Application log files	From the time in which the problem occurred. Please attach entire files, not just snippets. If possible, add timing information (see instructions elsewhere in this chapter to get these for user interfaces or web services).
Server log files	Of the specified period in which the problem occurred. Again, please attach entire files, not just snippets.
Oracle Health Insurance properties file	For the environment.
Garbage collection statistics	See instructions elsewhere in this chapter to gather garbage collection data automatically.
Heap dump	In case of out-of-memory issues. See instructions elsewhere in this chapter for automatically capturing a heap dump in case of out-of-memory exceptions.
Java Flight Recording files	See instructions elsewhere in this chapter for automatically creating these JFR files.

User Interface Performance Checklist

Please provide answers to the following questions when encountering a user interface specific performance issue:

What was the action that caused the issue? For example, searching a Claim, press view Policies link, opening some dialog?
What was the time of the day? What other activities is the system processing around that time?
Is it possible to reproduce the problem at will (at least three times) on the same machine?
Is it possible to reproduce the problem in other environments at will?

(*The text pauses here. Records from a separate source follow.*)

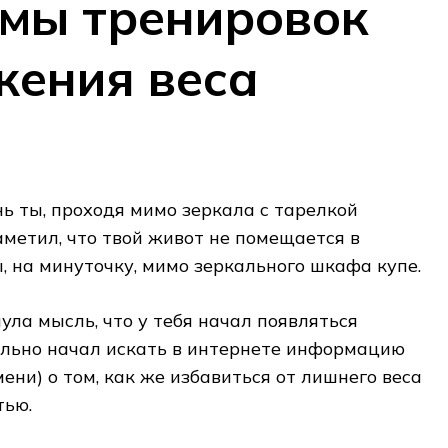
мы тренировок
жения веса
ь ты, проходя мимо зеркала с тарелкой
аметил, что твой живот не помещается в
ы, на минуточку, мимо зеркального шкафа купе.
ула мысль, что у тебя начал появляться
ельно начал искать в интернете информацию
ени) о том, как же избавиться от лишнего веса
тью.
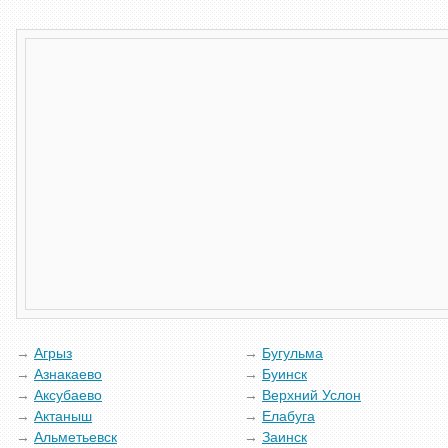
Агрыз
Бугульма
Азнакаево
Буинск
Аксубаево
Верхний Услон
Актаныш
Елабуга
Альметьевск
Заинск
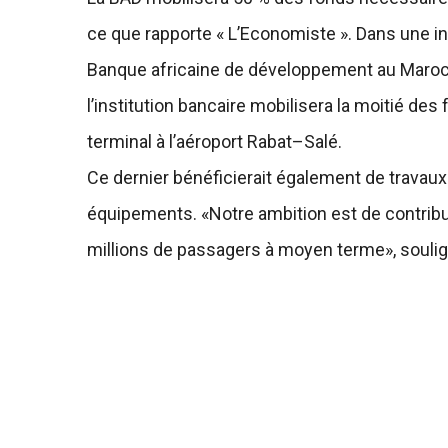
ce que rapporte « L’Economiste ». Dans une in
Banque africaine de développement au Maro
l’institution bancaire mobilisera la moitié d
terminal à l’aéroport Rabat–Salé.
Ce dernier bénéficierait également de travaux
équipements. «Notre ambition est de contribue
millions de passagers à moyen terme», soulign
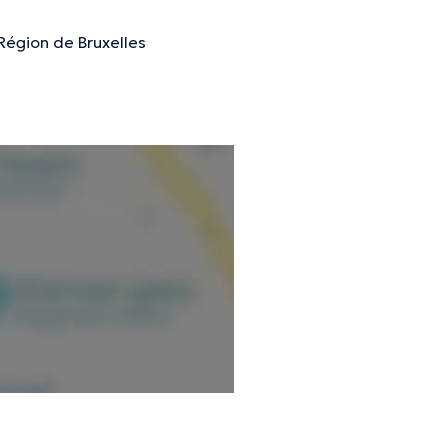
délégués médicaux et les
Région de Bruxelles
nformations vérifiées.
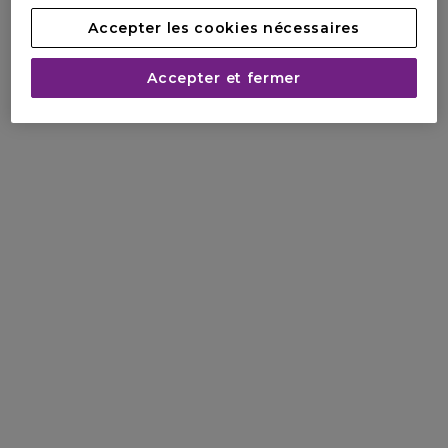
Accepter les cookies nécessaires
Accepter et fermer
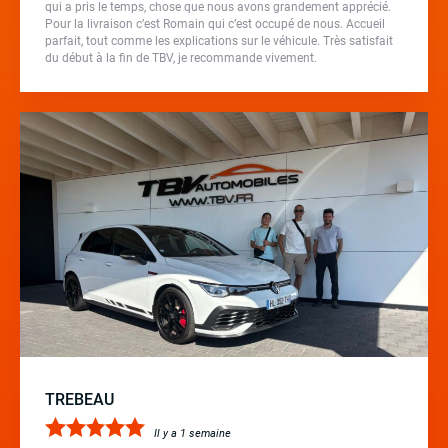
qui a pris le temps, chose que nous avons grandement apprécié.
Pour la livraison c’est Romain qui c’est occupé de nous. Accueil
parfait, tout comme les explications sur le véhicule. Très satisfait
du début à la fin de TBV, je recommande vivement.
TREBEAU
Il y a 1 semaine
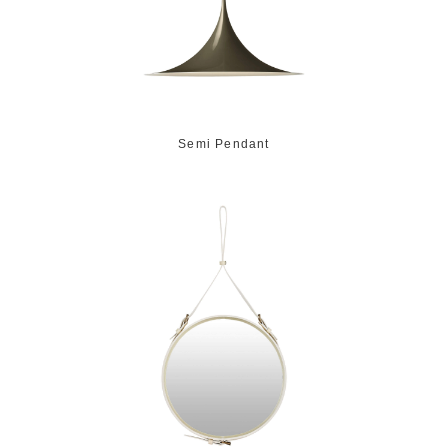
Semi Pendant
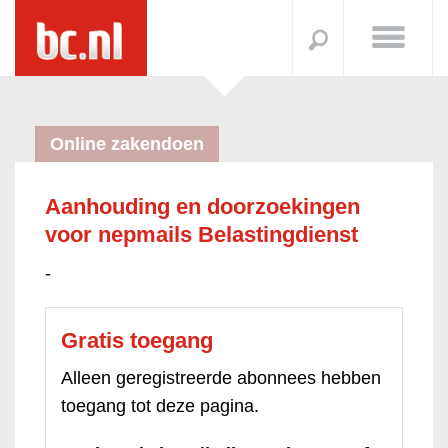
Online zakendoen
Aanhouding en doorzoekingen
voor nepmails Belastingdienst
-
Gratis toegang
Alleen geregistreerde abonnees hebben
toegang tot deze pagina.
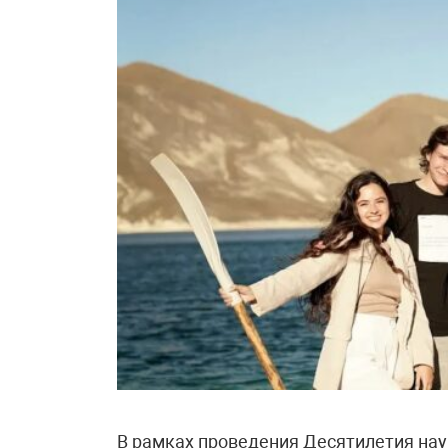
В рамках проведения Десятилетия нау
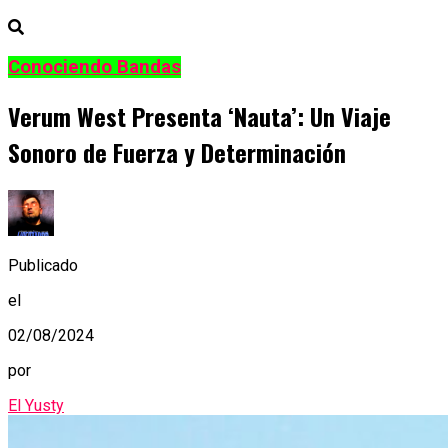
Conociendo Bandas
Verum West Presenta ‘Nauta’: Un Viaje
Sonoro de Fuerza y Determinación
Publicado
el
02/08/2024
por
El Yusty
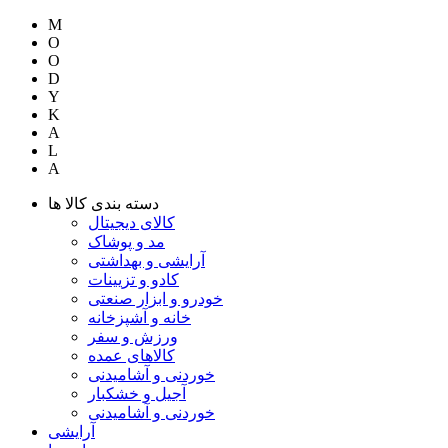
M
O
O
D
Y
K
A
L
A
دسته بندی کالا ها
کالای دیجیتال
مد و پوشاک
آرایشی و بهداشتی
کادو و تزیینات
خودرو و ابزار صنعتی
خانه و آشپزخانه
ورزش و سفر
کالاهای عمده
خوردنی و آشامیدنی
آجیل و خشکبار
خوردنی و آشامیدنی
آرایشی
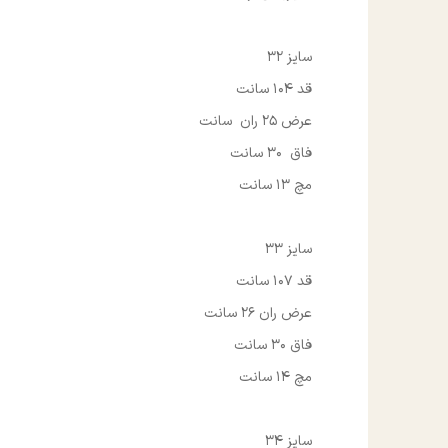
سایز 32
قد 104 سانت
عرض 25 ران سانت
فاق 30 سانت
مچ 13 سانت
سایز 33
قد 107 سانت
عرض ران 26 سانت
فاق 30 سانت
مچ 14 سانت
سایز 34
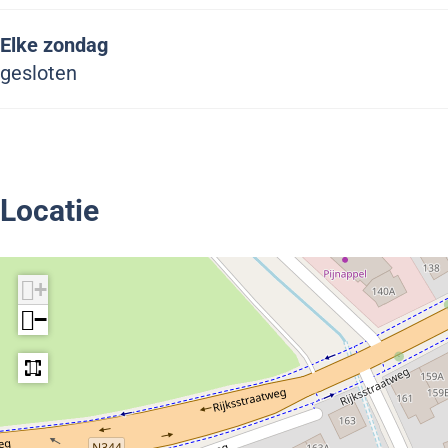
i
Elke zondag
e
gesloten
k
Locatie
+
−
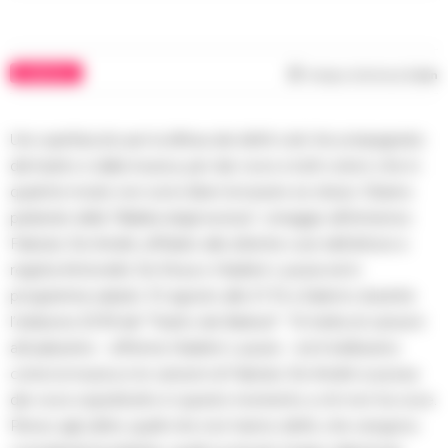
RUBRICHE
Tempo di lettura
2
min
Uno spettacolo per la difesa dei diritti civili. Accompagnato
dal teatro e dalla musica, per dar voce a tutti coloro che in
qualche modo non sono liberi di essere se stessi. Stiamo
parlando della “Ballata degli esclusi”, omaggio all’immenso
Fabrizio De Andrè, affidato alle attente cure dell’attore e
regista Antonello De Rosa e Vladimir Luxuria ed in
programma sabato 10 agosto alle 21.15 a Salerno durante
l’edizione 2019 del “Teatro dei Barbuti”. “Si tratta di canzoni
attualissime – afferma Vladimir Luxuria – ed è bellissimo
come la musica e le canzoni di Fabrizio De Andrè si possa
dar voce soprattutto in questo momento a chi non ha voce.
Penso agli ultimi, quelli che non hanno diritti, che vengono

In case the issue relates to an ADF user interface page:

How many browser tabs were open?
Does the problem reproduce after closing all other tabs?
What is running on the local workstation? Is it a virus scanner or any backup program? Alternatively, what is the CPU usage on the machine?
Does the problem reproduce after logging out of the system and starting from scratch?
Is it possible to reproduce the problem at will on other workstations?
Does the problem reproduce if all other user interface users log out and only one user logs in to reproduce?
What is running on the local workstation, for example, virus scanner, backup program? Alternatively, what is the CPU usage on the machine?
Does the problem reproduce after logging out of the system and starting from scratch?
Is it possible to reproduce the problem in other workstations at will?
Does the problem reproduce if all other user interface users log out and only one user logs in to reproduce?